### Records for this exercise:
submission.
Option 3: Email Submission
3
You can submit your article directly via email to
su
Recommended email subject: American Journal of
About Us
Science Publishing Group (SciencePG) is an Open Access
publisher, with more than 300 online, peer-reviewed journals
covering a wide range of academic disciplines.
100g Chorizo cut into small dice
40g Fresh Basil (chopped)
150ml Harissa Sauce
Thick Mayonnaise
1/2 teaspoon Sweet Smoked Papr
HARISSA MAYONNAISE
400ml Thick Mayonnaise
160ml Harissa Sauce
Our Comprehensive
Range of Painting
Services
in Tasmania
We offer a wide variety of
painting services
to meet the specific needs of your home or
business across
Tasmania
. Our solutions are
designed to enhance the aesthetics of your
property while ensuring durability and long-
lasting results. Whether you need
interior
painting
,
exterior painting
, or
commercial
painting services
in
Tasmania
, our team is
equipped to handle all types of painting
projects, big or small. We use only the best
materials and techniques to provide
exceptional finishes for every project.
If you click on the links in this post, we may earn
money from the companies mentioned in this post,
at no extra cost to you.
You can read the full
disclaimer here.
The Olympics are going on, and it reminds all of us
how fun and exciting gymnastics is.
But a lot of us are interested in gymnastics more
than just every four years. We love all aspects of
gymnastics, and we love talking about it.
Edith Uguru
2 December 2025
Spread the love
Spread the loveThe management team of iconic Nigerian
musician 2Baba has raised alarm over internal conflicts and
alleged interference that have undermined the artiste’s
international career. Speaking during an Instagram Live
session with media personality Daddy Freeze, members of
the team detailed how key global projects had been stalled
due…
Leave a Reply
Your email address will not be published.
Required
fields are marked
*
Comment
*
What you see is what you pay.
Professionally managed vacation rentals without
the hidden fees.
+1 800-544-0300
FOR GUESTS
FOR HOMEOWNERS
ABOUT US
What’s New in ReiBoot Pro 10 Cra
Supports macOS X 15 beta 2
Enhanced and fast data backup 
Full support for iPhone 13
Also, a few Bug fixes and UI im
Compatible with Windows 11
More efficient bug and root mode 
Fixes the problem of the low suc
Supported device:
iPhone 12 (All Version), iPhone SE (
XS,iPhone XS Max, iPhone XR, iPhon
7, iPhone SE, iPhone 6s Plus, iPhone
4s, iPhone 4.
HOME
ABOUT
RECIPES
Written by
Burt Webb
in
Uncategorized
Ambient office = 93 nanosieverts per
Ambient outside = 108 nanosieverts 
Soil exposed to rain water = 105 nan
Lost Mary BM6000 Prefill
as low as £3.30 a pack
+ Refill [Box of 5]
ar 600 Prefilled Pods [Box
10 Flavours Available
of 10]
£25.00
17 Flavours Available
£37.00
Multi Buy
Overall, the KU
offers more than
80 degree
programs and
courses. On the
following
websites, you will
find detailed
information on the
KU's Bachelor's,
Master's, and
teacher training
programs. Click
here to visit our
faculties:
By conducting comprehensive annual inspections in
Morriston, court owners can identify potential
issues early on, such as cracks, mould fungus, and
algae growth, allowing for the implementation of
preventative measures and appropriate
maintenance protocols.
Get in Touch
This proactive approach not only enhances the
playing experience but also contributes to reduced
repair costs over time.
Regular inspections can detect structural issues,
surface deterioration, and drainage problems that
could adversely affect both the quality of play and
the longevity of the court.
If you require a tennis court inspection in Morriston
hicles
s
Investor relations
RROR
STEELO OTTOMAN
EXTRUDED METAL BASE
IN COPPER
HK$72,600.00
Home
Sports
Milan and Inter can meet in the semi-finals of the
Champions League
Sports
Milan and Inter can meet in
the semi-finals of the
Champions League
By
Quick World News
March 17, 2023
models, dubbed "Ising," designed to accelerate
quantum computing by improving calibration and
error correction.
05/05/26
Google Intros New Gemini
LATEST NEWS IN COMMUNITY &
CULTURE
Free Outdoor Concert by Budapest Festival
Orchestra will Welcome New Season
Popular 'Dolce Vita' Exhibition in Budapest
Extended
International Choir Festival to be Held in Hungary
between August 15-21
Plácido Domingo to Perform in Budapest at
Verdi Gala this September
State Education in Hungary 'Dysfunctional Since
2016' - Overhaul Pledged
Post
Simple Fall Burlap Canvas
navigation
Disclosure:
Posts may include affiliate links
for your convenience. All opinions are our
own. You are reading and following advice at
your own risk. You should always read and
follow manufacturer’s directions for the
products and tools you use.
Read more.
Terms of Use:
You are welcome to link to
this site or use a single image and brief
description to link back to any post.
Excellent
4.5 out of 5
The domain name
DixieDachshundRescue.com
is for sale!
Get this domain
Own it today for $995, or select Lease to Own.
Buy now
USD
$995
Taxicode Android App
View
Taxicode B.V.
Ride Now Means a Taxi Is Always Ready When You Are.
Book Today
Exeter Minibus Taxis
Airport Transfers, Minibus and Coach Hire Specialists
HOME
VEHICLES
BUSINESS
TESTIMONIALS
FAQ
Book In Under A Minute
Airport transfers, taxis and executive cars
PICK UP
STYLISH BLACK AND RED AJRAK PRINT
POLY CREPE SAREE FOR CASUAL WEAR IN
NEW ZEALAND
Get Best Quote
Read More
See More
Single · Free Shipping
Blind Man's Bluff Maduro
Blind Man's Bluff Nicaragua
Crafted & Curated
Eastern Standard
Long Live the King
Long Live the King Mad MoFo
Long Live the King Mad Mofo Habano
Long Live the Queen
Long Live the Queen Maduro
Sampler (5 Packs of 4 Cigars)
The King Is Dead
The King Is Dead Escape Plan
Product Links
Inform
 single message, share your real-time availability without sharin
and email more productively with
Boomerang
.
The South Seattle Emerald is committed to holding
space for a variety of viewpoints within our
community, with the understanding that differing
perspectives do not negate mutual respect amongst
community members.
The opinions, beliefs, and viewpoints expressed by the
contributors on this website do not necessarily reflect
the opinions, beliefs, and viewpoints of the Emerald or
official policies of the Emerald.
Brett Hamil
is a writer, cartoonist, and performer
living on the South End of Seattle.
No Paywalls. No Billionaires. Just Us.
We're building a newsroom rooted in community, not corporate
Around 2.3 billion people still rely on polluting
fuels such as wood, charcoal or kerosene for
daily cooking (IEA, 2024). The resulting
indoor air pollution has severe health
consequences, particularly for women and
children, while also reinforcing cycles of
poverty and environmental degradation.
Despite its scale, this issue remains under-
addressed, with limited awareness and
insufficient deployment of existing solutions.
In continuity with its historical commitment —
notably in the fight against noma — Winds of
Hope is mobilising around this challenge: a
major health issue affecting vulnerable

### What you are asked to do:
The records above need to be retyped exactly.

### Answer section:
submission.
Option 3: Email Submission
3
You can submit your article directly via email to
su
Recommended email subject: American Journal of
About Us
Science Publishing Group (SciencePG) is an Open Access
publisher, with more than 300 online, peer-reviewed journals
covering a wide range of academic disciplines.
100g Chorizo cut into small dice
40g Fresh Basil (chopped)
150ml Harissa Sauce
Thick Mayonnaise
1/2 teaspoon Sweet Smoked Papr
HARISSA MAYONNAISE
400ml Thick Mayonnaise
160ml Harissa Sauce
Our Comprehensive
Range of Painting
Services
in Tasmania
We offer a wide variety of
painting services
to meet the specific needs of your home or
business across
Tasmania
. Our solutions are
designed to enhance the aesthetics of your
property while ensuring durability and long-
lasting results. Whether you need
interior
painting
,
exterior painting
, or
commercial
painting services
in
Tasmania
, our team is
equipped to handle all types of painting
projects, big or small. We use only the best
materials and techniques to provide
exceptional finishes for every project.
If you click on the links in this post, we may earn
money from the companies mentioned in this post,
at no extra cost to you.
You can read the full
disclaimer here.
The Olympics are going on, and it reminds all of us
how fun and exciting gymnastics is.
But a lot of us are interested in gymnastics more
than just every four years. We love all aspects of
gymnastics, and we love talking about it.
Edith Uguru
2 December 2025
Spread the love
Spread the loveThe management team of iconic Nigerian
musician 2Baba has raised alarm over internal conflicts and
alleged interference that have undermined the artiste’s
international career. Speaking during an Instagram Live
session with media personality Daddy Freeze, members of
the team detailed how key global projects had been stalled
due…
Leave a Reply
Your email address will not be published.
Required
fields are marked
*
Comment
*
What you see is what you pay.
Professionally managed vacation rentals without
the hidden fees.
+1 800-544-0300
FOR GUESTS
FOR HOMEOWNERS
ABOUT US
What’s New in ReiBoot Pro 10 Cra
Supports macOS X 15 beta 2
Enhanced and fast data backup 
Full support for iPhone 13
Also, a few Bug fixes and UI im
Compatible with Windows 11
More efficient bug and root mode 
Fixes the problem of the low suc
Supported device:
iPhone 12 (All Version), iPhone SE (
XS,iPhone XS Max, iPhone XR, iPhon
7, iPhone SE, iPhone 6s Plus, iPhone
4s, iPhone 4.
HOME
ABOUT
RECIPES
Written by
Burt Webb
in
Uncategorized
Ambient office = 93 nanosieverts per
Ambient outside = 108 nanosieverts 
Soil exposed to rain water = 105 nan
Lost Mary BM6000 Prefill
as low as £3.30 a pack
+ Refill [Box of 5]
ar 600 Prefilled Pods [Box
10 Flavours Available
of 10]
£25.00
17 Flavours Available
£37.00
Multi Buy
Overall, the KU
offers more than
80 degree
programs and
courses. On the
following
websites, you will
find detailed
information on the
KU's Bachelor's,
Master's, and
teacher training
programs. Click
here to visit our
faculties:
By conducting comprehensive annual inspections in
Morriston, court owners can identify potential
issues early on, such as cracks, mould fungus, and
algae growth, allowing for the implementation of
preventative measures and appropriate
maintenance protocols.
Get in Touch
This proactive approach not only enhances the
playing experience but also contributes to reduced
repair costs over time.
Regular inspections can detect structural issues,
surface deterioration, and drainage problems that
could adversely affect both the quality of play and
the longevity of the court.
If you require a tennis court inspection in Morriston
hicles
s
Investor relations
RROR
STEELO OTTOMAN
EXTRUDED METAL BASE
IN COPPER
HK$72,600.00
Home
Sports
Milan and Inter can meet in the semi-finals of the
Champions League
Sports
Milan and Inter can meet in
the semi-finals of the
Champions League
By
Quick World News
March 17, 2023
models, dubbed "Ising," designed to accelerate
quantum computing by improving calibration and
error correction.
05/05/26
Google Intros New Gemini
LATEST NEWS IN COMMUNITY &
CULTURE
Free Outdoor Concert by Budapest Festival
Orchestra will Welcome New Season
Popular 'Dolce Vita' Exhibition in Budapest
Extended
International Choir Festival to be Held in Hungary
between August 15-21
Plácido Domingo to Perform in Budapest at
Verdi Gala this September
State Education in Hungary 'Dysfunctional Since
2016' - Overhaul Pledged
Post
Simple Fall Burlap Canvas
navigation
Disclosure:
Posts may include affiliate links
for your convenience. All opinions are our
own. You are reading and following advice at
your own risk. You should always read and
follow manufacturer’s directions for the
products and tools you use.
Read more.
Terms of Use:
You are welcome to link to
this site or use a single image and brief
description to link back to any post.
Excellent
4.5 out of 5
The domain name
DixieDachshundRescue.com
is for sale!
Get this domain
Own it today for $995, or select Lease to Own.
Buy now
USD
$995
Taxicode Android App
View
Taxicode B.V.
Ride Now Means a Taxi Is Always Ready When You Are.
Book Today
Exeter Minibus Taxis
Airport Transfers, Minibus and Coach Hire Specialists
HOME
VEHICLES
BUSINESS
TESTIMONIALS
FAQ
Book In Under A Minute
Airport transfers, taxis and executive cars
PICK UP
STYLISH BLACK AND RED AJRAK PRINT
POLY CREPE SAREE FOR CASUAL WEAR IN
NEW ZEALAND
Get Best Quote
Read More
See More
Single · Free Shipping
Blind Man's Bluff Maduro
Blind Man's Bluff Nicaragua
Crafted & Curated
Eastern Standard
Long Live the King
Long Live the King Mad MoFo
Long Live the King Mad Mofo Habano
Long Live the Queen
Long Live the Queen Maduro
Sampler (5 Packs of 4 Cigars)
The King Is Dead
The King Is Dead Escape Plan
Product Links
Inform
 single message, share your real-time availability without sharin
and email more productively with
Boomerang
.
The South Seattle Emerald is committed to holding
space for a variety of viewpoints within our
community, with the understanding that differing
perspectives do not negate mutual respect amongst
community members.
The opinions, beliefs, and viewpoints expressed by the
contributors on this website do not necessarily reflect
the opinions, beliefs, and viewpoints of the Emerald or
official policies of the Emerald.
Brett Hamil
is a writer, cartoonist, and performer
living on the South End of Seattle.
No Paywalls. No Billionaires. Just Us.
We're building a newsroom rooted in community, not corporate
Around 2.3 billion people still rely on polluting
fuels such as wood, charcoal or kerosene for
daily cooking (IEA, 2024). The resulting
indoor air pollution has severe health
consequences, particularly for women and
children, while also reinforcing cycles of
poverty and environmental degradation.
Despite its scale, this issue remains under-
addressed, with limited awareness and
insufficient deployment of existing solutions.
In continuity with its historical commitment —
notably in the fight against noma — Winds of
Hope is mobilising around this challenge: a
major health issue affecting vulnerable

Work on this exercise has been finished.